Mobile StrategiesSculley was right
By Dominic Giangrasso
April 2000, issue 33
Just to make sure we're on the same page, the Sculley mentioned above is not the ever skeptical X-Files agent but Apple's ex-CEO. History credits him with coining the term "PDA" with the introduction of the Newton Personal Digital Assistant. Try as they may, manufacturers and clever marketers never managed to replace the term, and now it's back in full force.
There may still be folks who have never heard of a PDA, but most business people are not only familiar with the term, but most likely have one. The large amount of coverage PDAs get here at Pen Computing isn't primarily because PDAs use pen interfaces but because they have become incredibly useful and a market force to be reckoned with.
The end of 1999 and the first few months of 2000 saw a great amount of PDA activity and we've barely been able to keep up. Our platform editors take their individual stands and defend them with the fervor of a particularly tenacious crusader. I'll leave that to them and instead try to look at the business realities of PDAs without playing favorites.
My involvement with Pen Computing Magazine allows me to get my hands on many cool new devices much more so than the average person can. I like to believe that I deserve that benefit by taking it one step further than most reviewers: I don't just test the devices, I use them. Real honest-to-goodness-long-hours-bleary-eyed use. PDAs are part of my business day and I use them for everything from executive support, facility and project management, to the financial management of my $17M department budget. I use the software that comes with each PDA, I install commercial software, and I download freeware and shareware as well. They help my PDAs help me manage my work and my list of 600+ contacts, and the software gets a good workout in the process.
Despite the resurgence of cartoonists mocking PDAs, the darn things are useful and getting awfully close to being indispensable. I know what they can do for me as a manager who walks the deck to do his job. Think of the workload of other mobile workers and it's easy to see how small, inexpensive PDA could open entirely new ways to both distribute data for decision support and capture information at the source.
You are doing yourself a disservice if you don't check out the PDA phenomenon. If you don't have the time, make it. If you really don't have the time, get someone else to check it for you. Then start looking beyond the old organizer paradigm and towards true mobile computing.
This is likely where you'll start worrying over picking the right platform. Here in the United States, PDAs based on the Palm OS enjoy a commanding marketshare, with Microsoft's various Windows CE platforms being a distant second. What do they offer to the enterprise?

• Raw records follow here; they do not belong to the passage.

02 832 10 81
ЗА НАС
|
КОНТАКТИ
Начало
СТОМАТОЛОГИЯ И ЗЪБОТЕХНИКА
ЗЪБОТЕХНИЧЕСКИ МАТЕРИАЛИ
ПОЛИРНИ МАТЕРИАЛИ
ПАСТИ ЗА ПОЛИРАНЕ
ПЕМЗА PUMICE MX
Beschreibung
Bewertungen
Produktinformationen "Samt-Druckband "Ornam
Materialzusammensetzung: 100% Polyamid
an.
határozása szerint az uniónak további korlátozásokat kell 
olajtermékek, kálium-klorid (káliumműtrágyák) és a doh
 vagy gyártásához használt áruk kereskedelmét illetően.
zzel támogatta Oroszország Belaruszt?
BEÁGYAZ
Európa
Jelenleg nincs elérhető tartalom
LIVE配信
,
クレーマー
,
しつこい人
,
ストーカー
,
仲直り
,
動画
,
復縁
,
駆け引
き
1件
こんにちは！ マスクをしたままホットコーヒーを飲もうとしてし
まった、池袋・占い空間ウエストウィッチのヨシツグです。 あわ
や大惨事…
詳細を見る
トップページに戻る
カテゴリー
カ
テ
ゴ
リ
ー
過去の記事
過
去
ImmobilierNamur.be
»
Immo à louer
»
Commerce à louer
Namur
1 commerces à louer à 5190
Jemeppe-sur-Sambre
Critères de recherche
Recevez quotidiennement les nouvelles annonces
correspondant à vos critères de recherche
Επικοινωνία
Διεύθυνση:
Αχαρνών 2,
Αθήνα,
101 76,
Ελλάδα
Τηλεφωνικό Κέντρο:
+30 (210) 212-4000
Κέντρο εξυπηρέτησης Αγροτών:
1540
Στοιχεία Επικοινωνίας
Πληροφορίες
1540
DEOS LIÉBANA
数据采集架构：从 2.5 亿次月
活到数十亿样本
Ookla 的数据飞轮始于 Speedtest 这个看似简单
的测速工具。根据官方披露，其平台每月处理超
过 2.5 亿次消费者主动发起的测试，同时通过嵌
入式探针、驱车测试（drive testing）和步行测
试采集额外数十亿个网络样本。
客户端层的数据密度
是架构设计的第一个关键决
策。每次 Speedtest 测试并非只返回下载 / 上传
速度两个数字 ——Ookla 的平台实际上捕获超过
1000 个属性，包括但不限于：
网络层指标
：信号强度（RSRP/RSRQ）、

Both platforms now have monochrome and color display models. Monochrome still looks good outdoors and under bright lighting conditions, but color will win in the end as it always does. Monochrome PDAs get better battery life, too, with those thrifty Palm OS devices leading the pack. Windows CE devices have (and need) much faster CPUs and much more memory, and they are more closely related to the Windows 95/ 98/2000 computers most of us use at work. The complexity and richness of Windows CE is both a blessing and a curse, with the new generation of Pocket PCs promising a more streamlined user interface.
Color screens used to be the exclusive province of Windows CE, but Palm has now followed suit with the new Palm IIIc. Make sure you pick the right color screen: Regular TFT displays are great indoors but literally disappear in bright daylight. Reflective TFTs, as used in Compaq Aero color PDAs, are readable in direct sunlight but they are not nearly as bright indoors standard TFTs. The price is color is battery life-a fact that even Palm had to acknowledge with their first color device.
If you envision your PDA tying into the corporate database, check with your IT folks. Win CE devices work with Oracle and Sybase as well as just about every native Microsoft application. The Palm OS is also supported by IBM and Oracle, and SAP and PeopleSoft are in the pipeline. In mid 1999, Palm and Sun Microsystems announced efforts to run JAVA on the Palm OS platform.
If you want off-the-shelf wireless, the Palm platform currently has an edge with devices like the Palm VII and the CDPD Minstrel Modem for the Palm V. Microsoft's Connectivity Pack provides the same capability to Win CE devices via cellular, but it's more of a patchwork solution. Both platforms are also targeting the Bluetooth wireless standard for local connectivity in the near future.
The beauty is that all of this applies to PDA devices retailing for less, and often much less, than $500. Whether you think PDAs are right for you or not, you must start thinking of how they can benefit you and your company.
The Personal Digital Assistant is here to stay. John Sculley should be proud of what he started. He had been right after all.